Judge gives man convicted of 14th Street stabbing a chance at sobriety on probation

photo by: Sara Shepherd

Lawrence police officers investigate outside of an apartment building at 121 W. 14th St. in Lawrence on Wednesday, Sept. 6, 2017, after a reported stabbing. The victim, who was in the building's parking lot when police arrived, was flown to a hospital.

A man convicted of a stabbing last fall in Lawrence will be allowed to serve probation instead of prison, giving him a last chance to get sober and stay out of trouble.

Douglas County District Court Judge Kay Huff on Monday sentenced Vantino F. Peaches, 30, of Lawrence, to two years on probation with court-ordered intensive outpatient treatment for alcoholism and an alcohol monitoring device.

Peaches’ underlying sentence, should he fail to abide by his probation, is a total of 46 months, or more than 3 1/2 years, in prison.

Peaches said he understood the conditions of his probation and was ready to make a change.

“My alcoholism’s caused all of this. I’m just ready to kick it,” he told the court.

The sentence was recommended by Peaches’ appointed attorney, Forrest Lowry, and prosecutor Deb Moody after a plea agreement that encompassed the stabbing case and two other charges.

Vantino F. Peaches

In February, Peaches pleaded no contest and was convicted of one count of aggravated battery, a felony, in connection with the Sept. 6, 2017 stabbing outside an apartment in the 100 block of West 14th Street.

The victim, who lived at the apartment, told police that he and Peaches had a falling out over a girl and money, and that Peaches stabbed him in the abdomen after the two agreed to a fistfight. The 30-year-old stabbing victim was flown to a hospital but survived.

Peaches also pleaded no contest and was convicted of one count of interference with law enforcement for lying about his identity to a police officer who arrested him about a week after the stabbing, and one count of forgery for stealing a check from his father and forging his name to cash it in 2016.

Lowry said Peaches had an “alcohol problem of quite a severe nature” that began when he was 18 and grew worse during college — which he came a year from completing — and beyond. Peaches realizes the severity of his crimes and that he needs help with his alcoholism, Lowry said.

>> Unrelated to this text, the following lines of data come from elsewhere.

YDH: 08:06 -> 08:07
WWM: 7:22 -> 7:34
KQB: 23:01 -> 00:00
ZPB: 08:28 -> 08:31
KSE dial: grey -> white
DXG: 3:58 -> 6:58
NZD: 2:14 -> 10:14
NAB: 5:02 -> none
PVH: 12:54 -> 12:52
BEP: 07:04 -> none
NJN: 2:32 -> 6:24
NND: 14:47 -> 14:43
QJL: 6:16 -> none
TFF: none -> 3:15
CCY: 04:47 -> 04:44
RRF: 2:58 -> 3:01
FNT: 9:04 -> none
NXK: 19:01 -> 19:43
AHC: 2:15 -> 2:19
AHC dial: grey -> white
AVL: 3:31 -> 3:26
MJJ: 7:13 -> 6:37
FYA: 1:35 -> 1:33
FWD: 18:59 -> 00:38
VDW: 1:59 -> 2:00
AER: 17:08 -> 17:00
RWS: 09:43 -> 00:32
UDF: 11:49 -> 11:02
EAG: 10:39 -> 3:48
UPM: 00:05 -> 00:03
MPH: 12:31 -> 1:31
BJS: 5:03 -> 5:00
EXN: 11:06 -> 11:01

Peaches’ father is a “responsible member of the community,” supportive of his son and would allow him to live with him while he gets treatment, Lowry said.

Moody, noting Peaches’ criminal history, described probation for Peaches as a last chance.

“Every single case that’s been before this court is because of his alcoholism,” she said.

Peaches’ punishment would have been imprisonment under state sentencing guidelines. In granting probation, the judge approved a motion to depart from those guidelines, filed by Peaches’ attorney.

Huff cited information from Peaches’ substance abuse evaluation and said she hoped probation would give him an opportunity to get where he wanted to be in life as a 30-year-old. She said if Peaches demonstrated a “long period of sobriety” and found a job, she would consider a request for early discharge from probation.

“You have been drinking for a long time,” Huff said. “The first thing that absolutely needs to be done is to get a handle on the alcoholism.”